The federal class-action lawsuit filed by seven plaintiffs against the city was concluded amicably, with the defendants agreeing to pay $128,400 as settlement payment. The landmark case, which now disallows Jackson from detaining misdemeanor offenders despite the latter’s inability to pay their fine, is hoped to set a precedent to other districts in the state.
“It violates the Constitution to incarcerate an individual, either before or after trial, solely because an individual does not have the ability to make a monetary payment,” said Judge Tom S. Lee of the U.S. District Court for the Southern District of Mississippi in the declaratory judgment, according to a press release.
He added, “Based upon this constitutional principle, no individual may be held in jail for nonpayment of fines, fees, and/or costs imposed by a court without a determination, following a meaningful inquiry into the individual’s ability to pay, that the individual willfully refuses or willfully failed to make payment. The meaningful inquiry into the individual’s ability to pay includes, but is not limited to, notice and an opportunity to present evidence.”
Under the settlement terms, Jackson is prohibited from sending indigent offenders to jail – a practice that had been observed in the city for more than a decade. Instead, the offenders who cannot pay their court fines would be provided with two options. They can either opt to pay their fines at a rate of $25 per month or perform community service. The choice to undergo community service will merit credits to their debts at $9 per hour.
Apart from this, a money bond to avoid pre-trial detention will also no longer be a requirement for those arrested for misdemeanors in the capital city. Following this case, Jackson is mandated to release the individuals and will only seek a written promise from them to attend their court hearing, trial or any other obligation on a specified date. So instead of posting a money bond, the judges of the city will be provided with the option to set non-monetary pre-trial terms.
The lawsuit was filed by Equal Justice Under Law and the Roderick and Solange MacArthur Justice Center at the University of Mississippi School of Law on behalf of the seven Jackson residents who were ordered to be incarcerated due to their inability to pay their court debts. The petitioners were meted punishments ranging from 26 to 90 days of jail time by Jackson municipal judges prior to the settlement.
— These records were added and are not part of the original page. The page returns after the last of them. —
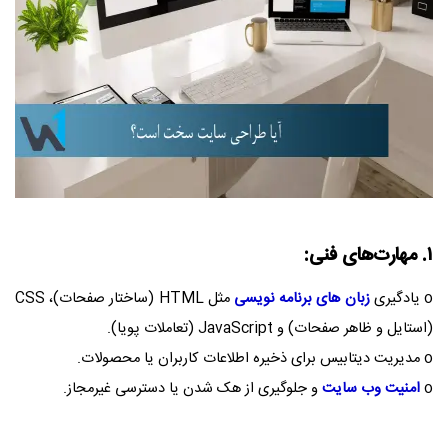
۱. مهارت‌های فنی:
o یادگیری
زبان‌ های برنامه‌ نویسی
مثل HTML (ساختار صفحات)، CSS
(استایل و ظاهر صفحات) و JavaScript (تعاملات پویا).
o مدیریت دیتابیس برای ذخیره اطلاعات کاربران یا محصولات.
o
امنیت وب سایت
و جلوگیری از هک شدن یا دسترسی غیرمجاز.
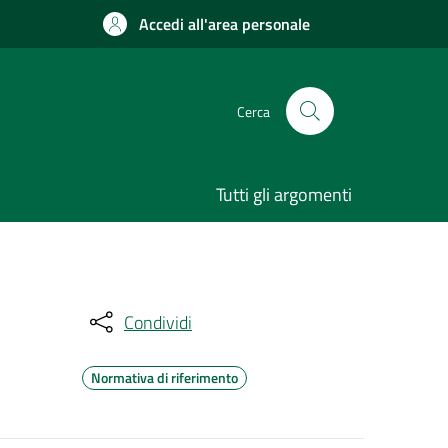
Accedi all'area personale
Cerca
Tutti gli argomenti
Condividi
Normativa di riferimento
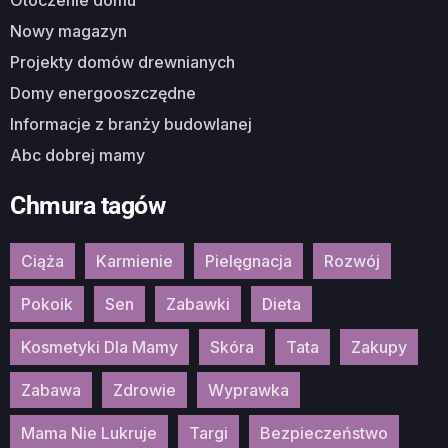
Nowy magazyn
Projekty domów drewnianych
Domy energooszczędne
Informacje z branży budowlanej
Abc dobrej mamy
Chmura tagów
Ciąża
Karmienie
Pielęgnacja
Rozwój
Pokoik
Sen
Zabawki
Dieta
Kosmetyki Dla Mamy
Skóra
Tata
Zakupy
Zabawa
Zdrowie
Wyprawka
Mama Nie Lukruje
Targi
Bezpieczeństwo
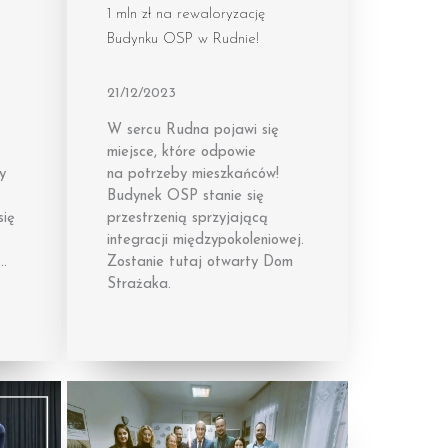
1 mln zł na rewaloryzację
Budynku OSP w Rudnie!
21/12/2023
W sercu Rudna pojawi się
miejsce, które odpowie
y
na potrzeby mieszkańców!
Budynek OSP stanie się
się
przestrzenią sprzyjającą
integracji międzypokoleniowej.
,…
Zostanie tutaj otwarty Dom
Strażaka.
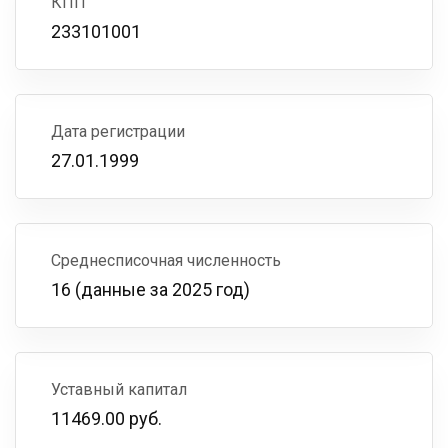
КПП
233101001
Дата регистрации
27.01.1999
Среднесписочная численность
16 (данные за 2025 год)
Уставный капитал
11469.00 руб.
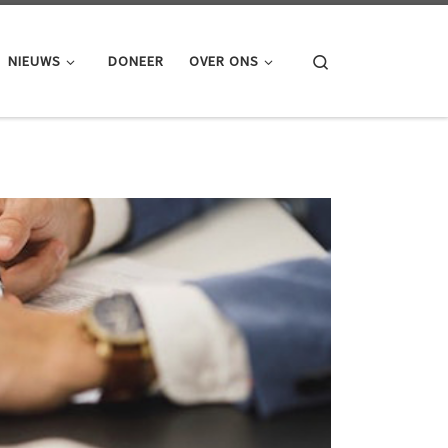
Search
NIEUWS
DONEER
OVER ONS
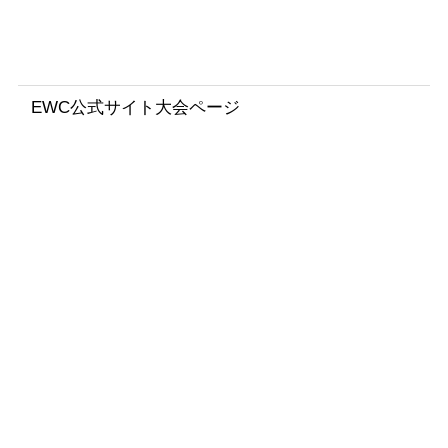
ギ
ー
）
EWC公式サイト大会ページ
8
H
o
u
r
s
O
f
S
P
A
M
o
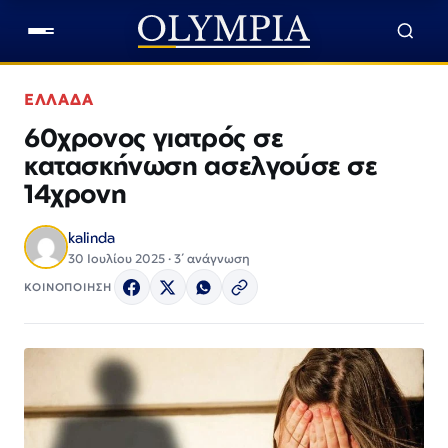
ΕΛΛΑΔΑ
60χρονος γιατρός σε
κατασκήνωση ασελγούσε σε
14χρονη
kalinda
30 Ιουλίου 2025 · 3΄ ανάγνωση
ΚΟΙΝΟΠΟΙΗΣΗ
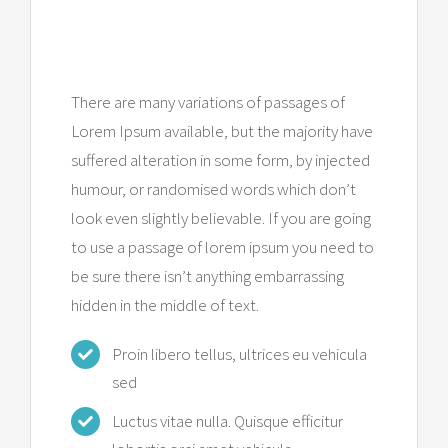
Expert Health Unit
There are many variations of passages of
Lorem Ipsum available, but the majority have
suffered alteration in some form, by injected
humour, or randomised words which don’t
look even slightly believable. If you are going
to use a passage of lorem ipsum you need to
be sure there isn’t anything embarrassing
hidden in the middle of text.
Proin libero tellus, ultrices eu vehicula
sed
Luctus vitae nulla. Quisque efficitur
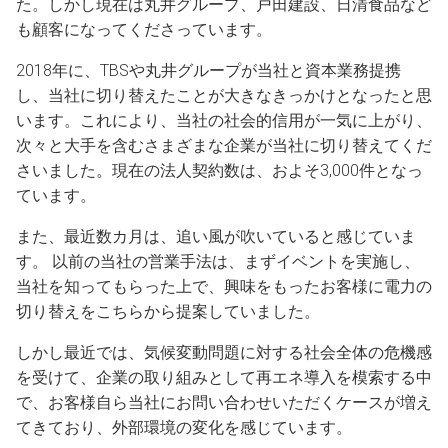
た。しかし現在は丸井グループ、戸田建設、日清食品など
も顧客になってくださっています。
2018年に、TBSや丸井グループが当社と資本業務提携
し、当社に切り替えたことが大きなきっかけとなったと思
います。これにより、当社の社会的信用が一気に上がり、
次々と大手を含むさまざまな企業が当社に切り替えてくだ
さいました。現在の法人契約数は、およそ3,000件となっ
ています。
また、最近数カ月は、追い風が吹いていると感じていま
す。 以前の当社の営業手法は、まずイベントを実施し、
当社を知ってもらった上で、興味をもったお客様に電力の
切り替えをこちらから提案していました。
しかし最近では、気候変動問題に対する社会全体の危機感
を受けて、企業の取り組みとして再エネ導入を模索する中
で、お客様自ら当社にお問い合わせいただくケースが増え
てきており、外部環境の変化を感じています。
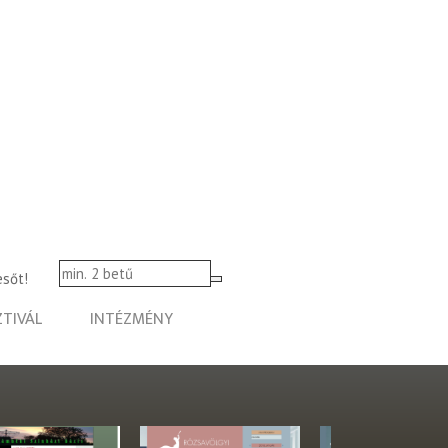
esőt!
ZTIVÁL
INTÉZMÉNY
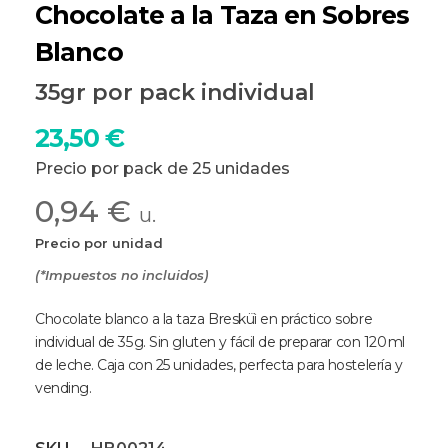
Chocolate a la Taza en Sobres
Blanco
35gr por pack individual
23,50
€
Precio por pack de 25 unidades
0,94 €
u.
Precio por unidad
(*Impuestos no incluidos)
Chocolate blanco a la taza Bresküì en práctico sobre
individual de 35 g. Sin gluten y fácil de preparar con 120 ml
de leche. Caja con 25 unidades, perfecta para hostelería y
vending.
“We applaud Mayor (Tony) Yarber, the City Council, and the City Attorney’s Office for taking seriously the allegations in our lawsuit and the realities facing so many Jacksonians who struggle mightily just to make ends meet,” said Cliff Johnson, director of the MacArthur Justice Center at the University of Mississippi School of Law, according to the press release.
Johnson added, “Because Jackson’s leaders recognized the need to change Jackson’s practices and agreed to a voluntary resolution of our lawsuit, the city avoided paying us hundreds of thousands of dollars in attorneys' fees and saved the city from huge class action damages. That money now can be used instead to improve the Jackson community.”
He further noted that the city’s decision to acknowledge and take action on the plight of the indigent offenders in the area should serve as an inspiration to other districts. Johnson shared his hope that other cities and counties would adopt the same changes, prompting them to look into the plight of the poor individuals arrested instead of immediately throwing them in jail.